Where does "para" appear in the data? Return each line that holds it.
= Beginning of Section =
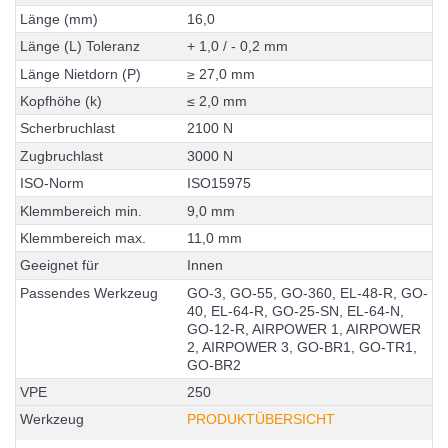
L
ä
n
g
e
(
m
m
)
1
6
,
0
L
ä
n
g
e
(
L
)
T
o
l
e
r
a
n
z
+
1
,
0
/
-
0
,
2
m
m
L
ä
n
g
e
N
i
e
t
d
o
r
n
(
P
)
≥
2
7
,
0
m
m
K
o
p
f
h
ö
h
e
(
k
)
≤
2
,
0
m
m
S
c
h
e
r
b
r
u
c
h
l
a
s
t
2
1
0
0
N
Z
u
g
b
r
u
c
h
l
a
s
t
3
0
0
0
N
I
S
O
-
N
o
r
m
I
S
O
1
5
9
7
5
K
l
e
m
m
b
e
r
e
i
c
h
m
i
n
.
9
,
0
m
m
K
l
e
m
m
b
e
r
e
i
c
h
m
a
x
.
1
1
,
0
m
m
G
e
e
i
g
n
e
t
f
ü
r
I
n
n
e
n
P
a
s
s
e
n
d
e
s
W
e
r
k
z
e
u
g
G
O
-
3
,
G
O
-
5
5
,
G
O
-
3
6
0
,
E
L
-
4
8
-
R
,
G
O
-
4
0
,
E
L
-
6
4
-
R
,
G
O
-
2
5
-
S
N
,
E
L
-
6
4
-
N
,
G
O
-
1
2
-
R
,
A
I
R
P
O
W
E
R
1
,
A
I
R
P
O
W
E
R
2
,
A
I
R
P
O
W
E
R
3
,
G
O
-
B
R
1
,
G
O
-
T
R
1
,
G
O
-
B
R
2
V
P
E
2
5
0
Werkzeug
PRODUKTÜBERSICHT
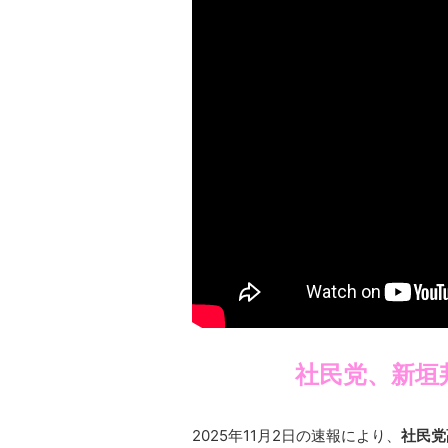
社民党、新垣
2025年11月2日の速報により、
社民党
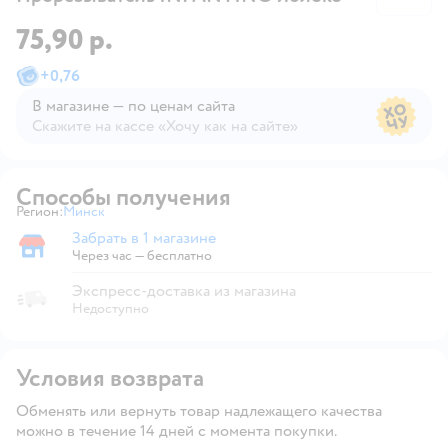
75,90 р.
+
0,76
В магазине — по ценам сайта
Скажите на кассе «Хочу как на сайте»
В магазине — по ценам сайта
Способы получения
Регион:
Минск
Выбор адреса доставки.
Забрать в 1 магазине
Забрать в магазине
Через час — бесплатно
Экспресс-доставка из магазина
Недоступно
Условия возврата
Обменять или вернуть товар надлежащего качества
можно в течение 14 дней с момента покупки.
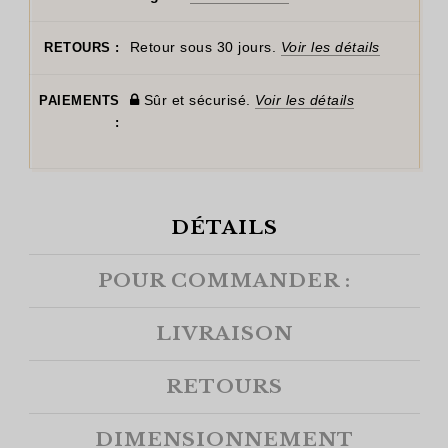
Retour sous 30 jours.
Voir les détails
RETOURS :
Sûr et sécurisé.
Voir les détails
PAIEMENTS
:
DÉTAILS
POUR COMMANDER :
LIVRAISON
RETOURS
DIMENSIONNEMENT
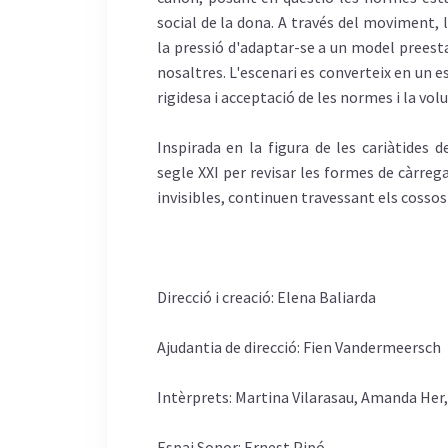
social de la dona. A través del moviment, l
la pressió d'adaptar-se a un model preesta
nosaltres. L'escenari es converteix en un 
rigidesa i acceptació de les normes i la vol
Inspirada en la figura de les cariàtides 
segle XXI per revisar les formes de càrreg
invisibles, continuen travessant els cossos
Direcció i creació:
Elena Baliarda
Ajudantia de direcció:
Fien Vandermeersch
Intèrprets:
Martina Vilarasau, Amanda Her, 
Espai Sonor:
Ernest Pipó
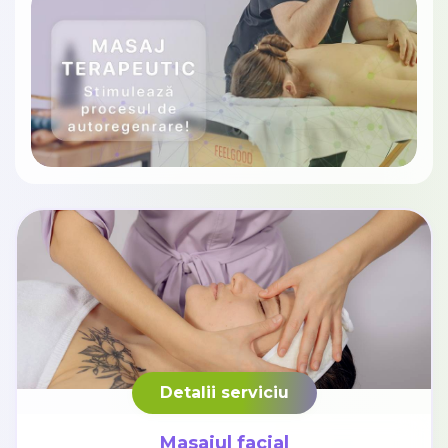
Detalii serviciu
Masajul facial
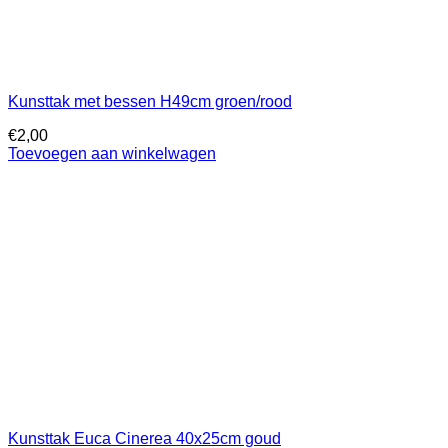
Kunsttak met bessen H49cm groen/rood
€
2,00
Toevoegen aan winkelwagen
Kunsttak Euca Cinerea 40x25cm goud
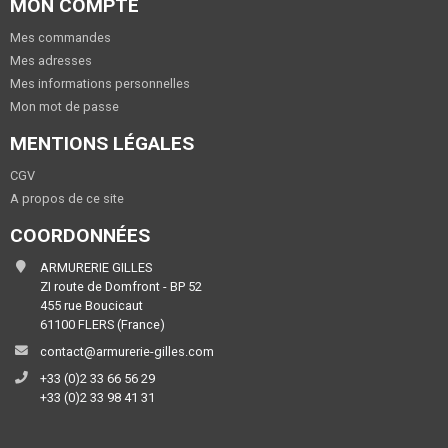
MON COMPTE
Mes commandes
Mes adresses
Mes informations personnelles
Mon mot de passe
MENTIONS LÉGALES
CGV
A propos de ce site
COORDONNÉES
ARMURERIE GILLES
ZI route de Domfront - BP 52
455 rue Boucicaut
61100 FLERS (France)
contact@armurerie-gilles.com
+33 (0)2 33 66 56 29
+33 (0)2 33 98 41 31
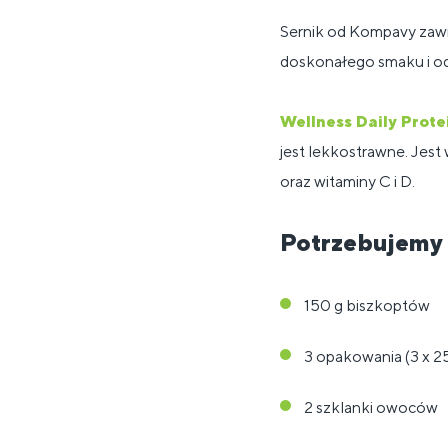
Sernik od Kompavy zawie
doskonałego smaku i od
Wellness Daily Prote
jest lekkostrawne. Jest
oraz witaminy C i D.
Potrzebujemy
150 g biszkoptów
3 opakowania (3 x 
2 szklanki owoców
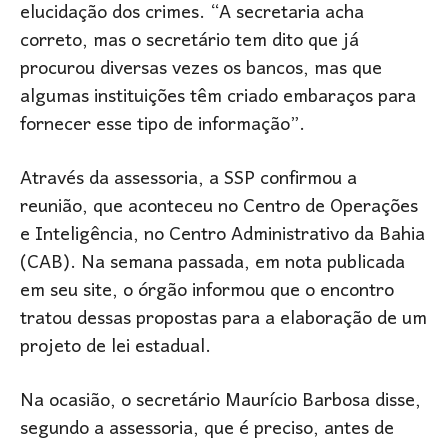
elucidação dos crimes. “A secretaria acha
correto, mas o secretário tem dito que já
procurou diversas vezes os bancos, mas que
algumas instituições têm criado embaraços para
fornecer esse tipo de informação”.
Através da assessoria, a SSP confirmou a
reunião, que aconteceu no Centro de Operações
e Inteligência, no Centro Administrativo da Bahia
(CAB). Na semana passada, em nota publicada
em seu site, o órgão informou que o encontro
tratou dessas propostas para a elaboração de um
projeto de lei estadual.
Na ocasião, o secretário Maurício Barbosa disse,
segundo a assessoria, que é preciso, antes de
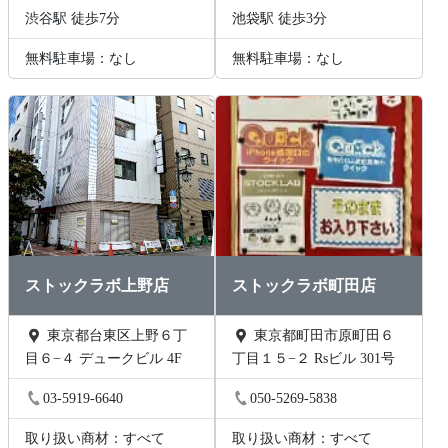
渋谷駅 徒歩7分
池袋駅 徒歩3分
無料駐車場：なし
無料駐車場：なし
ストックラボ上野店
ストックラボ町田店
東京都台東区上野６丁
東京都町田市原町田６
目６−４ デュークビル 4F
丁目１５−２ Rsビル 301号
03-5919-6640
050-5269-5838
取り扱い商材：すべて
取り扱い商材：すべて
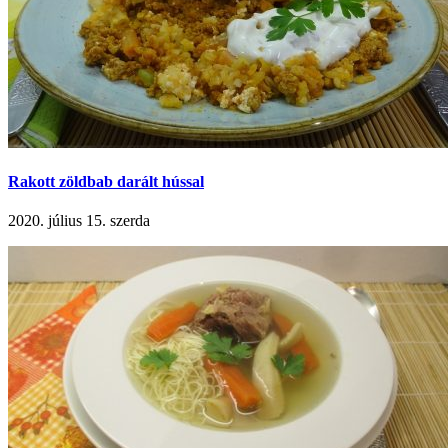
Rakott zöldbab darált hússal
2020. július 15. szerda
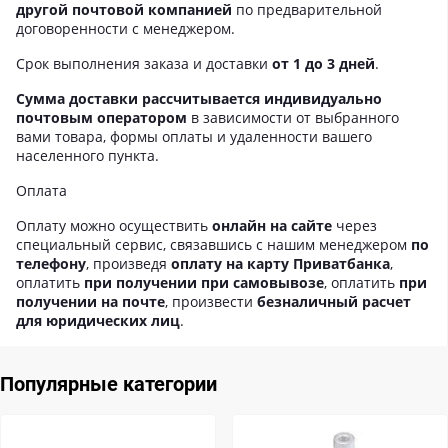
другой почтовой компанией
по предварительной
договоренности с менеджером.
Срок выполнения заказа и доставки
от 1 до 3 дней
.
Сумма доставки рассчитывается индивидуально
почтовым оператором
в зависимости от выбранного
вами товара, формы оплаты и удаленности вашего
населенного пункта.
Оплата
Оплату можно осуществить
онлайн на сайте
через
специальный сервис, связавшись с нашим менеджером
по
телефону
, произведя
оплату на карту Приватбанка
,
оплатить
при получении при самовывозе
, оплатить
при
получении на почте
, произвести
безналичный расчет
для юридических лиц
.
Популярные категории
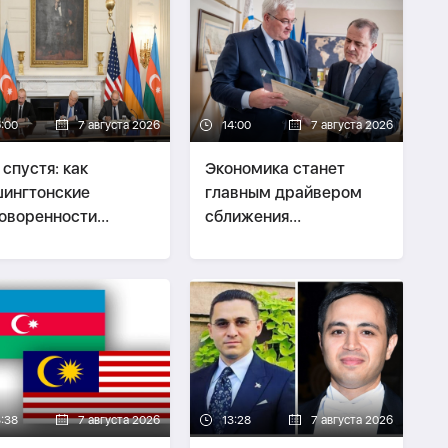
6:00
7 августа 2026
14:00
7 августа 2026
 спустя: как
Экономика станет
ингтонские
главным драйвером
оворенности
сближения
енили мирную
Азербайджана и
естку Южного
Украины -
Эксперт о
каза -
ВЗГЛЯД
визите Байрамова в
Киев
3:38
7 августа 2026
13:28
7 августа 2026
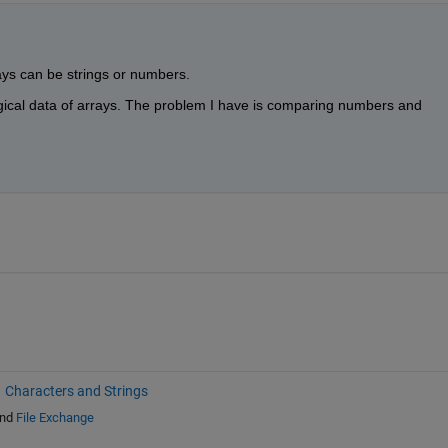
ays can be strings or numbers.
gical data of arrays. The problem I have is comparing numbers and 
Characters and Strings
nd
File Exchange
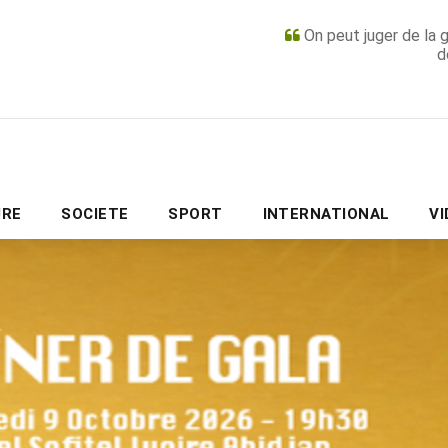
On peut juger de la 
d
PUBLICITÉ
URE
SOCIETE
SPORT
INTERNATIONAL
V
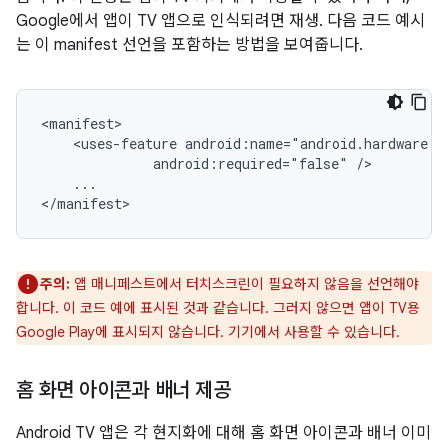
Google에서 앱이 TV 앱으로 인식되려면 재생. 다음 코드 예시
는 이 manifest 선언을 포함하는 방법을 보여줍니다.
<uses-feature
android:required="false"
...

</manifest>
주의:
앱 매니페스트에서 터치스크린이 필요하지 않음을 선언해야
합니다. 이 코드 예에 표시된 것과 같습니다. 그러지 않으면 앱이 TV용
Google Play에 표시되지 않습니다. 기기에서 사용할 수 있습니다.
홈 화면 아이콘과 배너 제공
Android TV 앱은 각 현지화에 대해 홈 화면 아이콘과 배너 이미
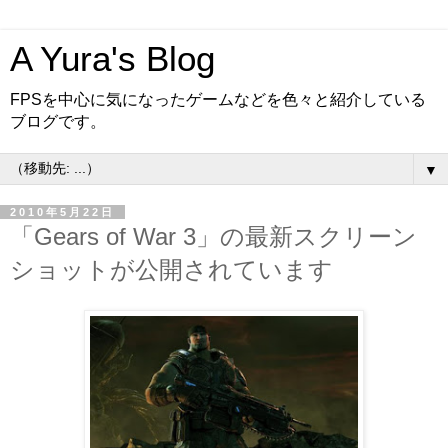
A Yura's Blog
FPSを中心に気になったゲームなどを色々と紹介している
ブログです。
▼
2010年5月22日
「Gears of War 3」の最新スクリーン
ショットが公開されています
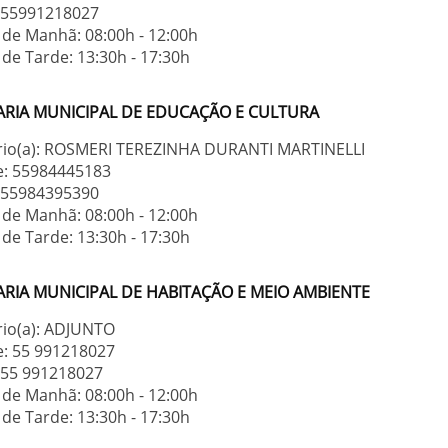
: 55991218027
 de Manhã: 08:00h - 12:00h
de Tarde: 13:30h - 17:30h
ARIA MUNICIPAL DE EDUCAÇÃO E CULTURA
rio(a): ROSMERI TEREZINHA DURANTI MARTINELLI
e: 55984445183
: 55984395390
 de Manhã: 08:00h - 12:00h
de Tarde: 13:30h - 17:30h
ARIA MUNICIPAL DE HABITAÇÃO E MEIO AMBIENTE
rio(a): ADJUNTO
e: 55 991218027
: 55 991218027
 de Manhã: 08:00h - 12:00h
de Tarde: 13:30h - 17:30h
= End of Section =
» **TASK RESPONSE**
algumas instituições têm criado embaraços para
tratou dessas propostas para a elaboração de um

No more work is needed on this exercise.